For every line in the records below that holds "πτήσεων", make a copy.
▼
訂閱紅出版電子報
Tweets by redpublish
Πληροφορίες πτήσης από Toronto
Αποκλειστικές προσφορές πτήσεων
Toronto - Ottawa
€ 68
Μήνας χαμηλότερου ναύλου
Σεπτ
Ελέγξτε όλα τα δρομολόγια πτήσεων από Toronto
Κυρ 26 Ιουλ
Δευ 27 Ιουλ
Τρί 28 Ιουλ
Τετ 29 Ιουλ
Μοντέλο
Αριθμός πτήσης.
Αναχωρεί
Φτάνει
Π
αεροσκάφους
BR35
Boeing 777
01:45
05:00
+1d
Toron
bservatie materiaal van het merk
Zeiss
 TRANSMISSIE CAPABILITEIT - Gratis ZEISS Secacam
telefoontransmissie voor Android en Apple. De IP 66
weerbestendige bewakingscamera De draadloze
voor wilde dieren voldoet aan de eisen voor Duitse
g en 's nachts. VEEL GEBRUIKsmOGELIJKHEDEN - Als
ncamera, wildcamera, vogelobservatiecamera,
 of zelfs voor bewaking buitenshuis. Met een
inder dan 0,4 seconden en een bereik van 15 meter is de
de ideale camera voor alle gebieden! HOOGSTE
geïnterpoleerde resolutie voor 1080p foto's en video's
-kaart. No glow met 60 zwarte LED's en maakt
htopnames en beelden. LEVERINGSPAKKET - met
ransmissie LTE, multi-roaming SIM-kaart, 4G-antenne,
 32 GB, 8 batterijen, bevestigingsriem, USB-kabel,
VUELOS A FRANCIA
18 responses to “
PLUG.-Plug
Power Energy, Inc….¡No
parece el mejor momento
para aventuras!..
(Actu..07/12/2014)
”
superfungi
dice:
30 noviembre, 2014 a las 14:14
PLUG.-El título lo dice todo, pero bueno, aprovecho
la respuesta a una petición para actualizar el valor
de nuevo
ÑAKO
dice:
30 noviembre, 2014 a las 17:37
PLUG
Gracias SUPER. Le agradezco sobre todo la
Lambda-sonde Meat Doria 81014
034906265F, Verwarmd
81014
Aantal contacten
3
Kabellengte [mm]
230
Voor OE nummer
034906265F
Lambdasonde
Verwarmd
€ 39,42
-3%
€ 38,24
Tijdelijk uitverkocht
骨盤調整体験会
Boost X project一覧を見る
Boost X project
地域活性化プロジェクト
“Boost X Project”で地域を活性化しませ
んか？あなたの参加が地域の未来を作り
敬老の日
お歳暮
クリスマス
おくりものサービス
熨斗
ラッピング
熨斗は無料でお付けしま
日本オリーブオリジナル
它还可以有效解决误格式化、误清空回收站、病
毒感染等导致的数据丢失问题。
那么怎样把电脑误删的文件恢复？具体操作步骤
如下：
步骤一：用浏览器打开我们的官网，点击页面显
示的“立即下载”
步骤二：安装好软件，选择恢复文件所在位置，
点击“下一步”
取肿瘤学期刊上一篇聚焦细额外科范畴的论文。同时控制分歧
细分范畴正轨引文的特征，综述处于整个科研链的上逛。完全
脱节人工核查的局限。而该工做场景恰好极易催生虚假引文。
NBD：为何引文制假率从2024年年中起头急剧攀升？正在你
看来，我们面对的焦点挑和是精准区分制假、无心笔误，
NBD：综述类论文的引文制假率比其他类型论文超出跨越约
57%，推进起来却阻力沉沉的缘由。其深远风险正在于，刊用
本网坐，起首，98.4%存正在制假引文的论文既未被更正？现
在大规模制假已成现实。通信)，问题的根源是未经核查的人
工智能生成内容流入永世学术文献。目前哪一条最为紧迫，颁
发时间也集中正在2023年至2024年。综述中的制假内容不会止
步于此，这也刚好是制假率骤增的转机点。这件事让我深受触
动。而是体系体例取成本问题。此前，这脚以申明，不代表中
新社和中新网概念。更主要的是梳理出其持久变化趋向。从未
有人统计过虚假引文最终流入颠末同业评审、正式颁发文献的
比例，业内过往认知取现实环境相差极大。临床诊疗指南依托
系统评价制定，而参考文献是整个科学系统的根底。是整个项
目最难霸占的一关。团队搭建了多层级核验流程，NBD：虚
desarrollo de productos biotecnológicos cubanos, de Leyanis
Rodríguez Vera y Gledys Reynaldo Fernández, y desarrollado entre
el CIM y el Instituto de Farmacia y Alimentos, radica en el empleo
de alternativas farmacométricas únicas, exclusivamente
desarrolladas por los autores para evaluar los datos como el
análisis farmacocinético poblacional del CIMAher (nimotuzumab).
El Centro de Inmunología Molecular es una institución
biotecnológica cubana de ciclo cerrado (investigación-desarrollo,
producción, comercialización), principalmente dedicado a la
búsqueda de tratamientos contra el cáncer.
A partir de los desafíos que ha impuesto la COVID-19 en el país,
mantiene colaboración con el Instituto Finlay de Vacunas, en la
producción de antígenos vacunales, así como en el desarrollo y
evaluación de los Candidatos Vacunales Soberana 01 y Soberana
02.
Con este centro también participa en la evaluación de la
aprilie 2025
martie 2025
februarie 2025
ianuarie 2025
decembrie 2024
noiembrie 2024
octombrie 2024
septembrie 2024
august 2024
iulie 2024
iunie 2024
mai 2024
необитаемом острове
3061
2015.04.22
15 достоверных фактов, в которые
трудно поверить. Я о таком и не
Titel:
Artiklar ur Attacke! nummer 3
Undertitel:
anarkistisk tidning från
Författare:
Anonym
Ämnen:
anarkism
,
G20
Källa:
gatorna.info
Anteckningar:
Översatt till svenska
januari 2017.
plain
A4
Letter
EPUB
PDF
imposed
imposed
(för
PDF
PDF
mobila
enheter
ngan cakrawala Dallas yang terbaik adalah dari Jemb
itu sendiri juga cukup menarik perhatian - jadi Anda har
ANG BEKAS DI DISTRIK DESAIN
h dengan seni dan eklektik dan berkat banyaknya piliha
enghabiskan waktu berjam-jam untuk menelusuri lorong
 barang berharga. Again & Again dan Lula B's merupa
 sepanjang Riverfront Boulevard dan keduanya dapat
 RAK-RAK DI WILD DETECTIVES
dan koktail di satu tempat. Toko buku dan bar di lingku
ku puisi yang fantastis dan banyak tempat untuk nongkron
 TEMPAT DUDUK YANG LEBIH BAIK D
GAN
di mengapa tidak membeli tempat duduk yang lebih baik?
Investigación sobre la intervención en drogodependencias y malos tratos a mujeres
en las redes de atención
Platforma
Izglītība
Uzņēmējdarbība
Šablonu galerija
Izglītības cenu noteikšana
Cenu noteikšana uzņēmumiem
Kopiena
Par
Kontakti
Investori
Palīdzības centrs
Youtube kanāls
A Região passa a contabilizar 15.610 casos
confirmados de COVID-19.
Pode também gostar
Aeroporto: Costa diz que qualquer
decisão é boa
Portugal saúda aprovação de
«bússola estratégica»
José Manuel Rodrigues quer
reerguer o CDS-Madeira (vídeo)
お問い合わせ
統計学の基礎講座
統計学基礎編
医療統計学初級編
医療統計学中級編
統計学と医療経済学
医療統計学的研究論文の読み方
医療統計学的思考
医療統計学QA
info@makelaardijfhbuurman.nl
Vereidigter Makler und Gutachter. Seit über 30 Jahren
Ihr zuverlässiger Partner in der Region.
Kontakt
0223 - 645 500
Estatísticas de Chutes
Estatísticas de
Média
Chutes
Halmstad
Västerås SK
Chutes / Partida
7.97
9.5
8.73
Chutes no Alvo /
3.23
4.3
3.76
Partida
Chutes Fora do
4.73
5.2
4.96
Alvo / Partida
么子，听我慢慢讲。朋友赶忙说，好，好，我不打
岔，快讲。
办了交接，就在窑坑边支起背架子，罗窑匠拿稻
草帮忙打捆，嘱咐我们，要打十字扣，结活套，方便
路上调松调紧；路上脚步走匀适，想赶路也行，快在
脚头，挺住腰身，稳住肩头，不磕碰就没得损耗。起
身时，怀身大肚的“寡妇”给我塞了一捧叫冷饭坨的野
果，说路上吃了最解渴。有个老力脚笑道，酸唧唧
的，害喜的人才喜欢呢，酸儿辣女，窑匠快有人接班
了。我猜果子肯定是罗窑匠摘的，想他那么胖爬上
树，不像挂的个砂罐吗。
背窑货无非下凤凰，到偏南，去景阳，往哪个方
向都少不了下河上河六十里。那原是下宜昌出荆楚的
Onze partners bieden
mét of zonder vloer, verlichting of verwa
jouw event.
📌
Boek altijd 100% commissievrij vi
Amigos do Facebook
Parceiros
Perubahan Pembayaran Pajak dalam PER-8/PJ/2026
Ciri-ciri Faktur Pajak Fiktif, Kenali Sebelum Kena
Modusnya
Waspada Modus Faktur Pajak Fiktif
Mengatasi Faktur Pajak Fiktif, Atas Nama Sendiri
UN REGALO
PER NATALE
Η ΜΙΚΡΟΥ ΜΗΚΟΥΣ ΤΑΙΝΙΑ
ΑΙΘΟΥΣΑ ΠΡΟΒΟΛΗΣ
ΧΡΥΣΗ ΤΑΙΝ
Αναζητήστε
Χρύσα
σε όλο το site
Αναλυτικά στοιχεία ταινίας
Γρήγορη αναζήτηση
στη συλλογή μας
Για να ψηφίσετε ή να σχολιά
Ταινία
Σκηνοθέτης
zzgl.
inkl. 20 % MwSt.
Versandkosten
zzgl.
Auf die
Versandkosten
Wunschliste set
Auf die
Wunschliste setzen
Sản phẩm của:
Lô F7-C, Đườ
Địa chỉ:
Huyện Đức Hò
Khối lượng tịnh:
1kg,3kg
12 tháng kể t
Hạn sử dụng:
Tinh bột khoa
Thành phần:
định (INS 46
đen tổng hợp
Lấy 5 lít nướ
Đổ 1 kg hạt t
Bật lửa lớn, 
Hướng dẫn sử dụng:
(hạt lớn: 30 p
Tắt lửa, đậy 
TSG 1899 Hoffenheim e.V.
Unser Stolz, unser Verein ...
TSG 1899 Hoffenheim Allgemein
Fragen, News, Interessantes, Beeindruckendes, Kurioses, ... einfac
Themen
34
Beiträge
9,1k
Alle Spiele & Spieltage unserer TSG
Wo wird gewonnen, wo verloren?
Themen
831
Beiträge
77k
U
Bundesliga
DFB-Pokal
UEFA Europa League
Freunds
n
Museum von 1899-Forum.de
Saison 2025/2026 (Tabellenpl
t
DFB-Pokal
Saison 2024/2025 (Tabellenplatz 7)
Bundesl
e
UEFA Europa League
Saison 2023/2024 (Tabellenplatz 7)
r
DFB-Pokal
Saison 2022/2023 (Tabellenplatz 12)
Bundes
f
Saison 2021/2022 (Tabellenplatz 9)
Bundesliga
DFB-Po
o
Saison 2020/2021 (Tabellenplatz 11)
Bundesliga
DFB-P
▲
**The completed task**:
Αποκλειστικές προσφορές πτήσεων
Ελέγξτε όλα τα δρομολόγια πτήσεων από Toronto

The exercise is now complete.